=== Begin Enclosure ===
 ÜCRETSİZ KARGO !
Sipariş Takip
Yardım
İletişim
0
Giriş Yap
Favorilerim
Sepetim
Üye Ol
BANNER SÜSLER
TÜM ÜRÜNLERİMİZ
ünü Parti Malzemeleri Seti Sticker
=== End Enclosure ===
=== Begin Enclosure ===
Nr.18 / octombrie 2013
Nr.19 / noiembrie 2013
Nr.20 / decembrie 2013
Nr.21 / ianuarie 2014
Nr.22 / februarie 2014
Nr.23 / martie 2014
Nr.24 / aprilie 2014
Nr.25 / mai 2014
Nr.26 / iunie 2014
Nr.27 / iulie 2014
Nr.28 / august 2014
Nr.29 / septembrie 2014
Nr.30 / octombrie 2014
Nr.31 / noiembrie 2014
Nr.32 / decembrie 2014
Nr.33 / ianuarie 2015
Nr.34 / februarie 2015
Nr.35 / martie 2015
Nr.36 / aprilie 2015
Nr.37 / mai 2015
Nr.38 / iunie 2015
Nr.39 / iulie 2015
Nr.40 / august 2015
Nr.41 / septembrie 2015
=== End Enclosure ===
About this exercise: Reprint exactly the lines above that start at the one with "Nr.29 / septembrie 2014" and end at the one with "Nr.41 / septembrie 2015", keeping both and adding none.

Exercise solution:
Nr.29 / septembrie 2014
Nr.30 / octombrie 2014
Nr.31 / noiembrie 2014
Nr.32 / decembrie 2014
Nr.33 / ianuarie 2015
Nr.34 / februarie 2015
Nr.35 / martie 2015
Nr.36 / aprilie 2015
Nr.37 / mai 2015
Nr.38 / iunie 2015
Nr.39 / iulie 2015
Nr.40 / august 2015
Nr.41 / septembrie 2015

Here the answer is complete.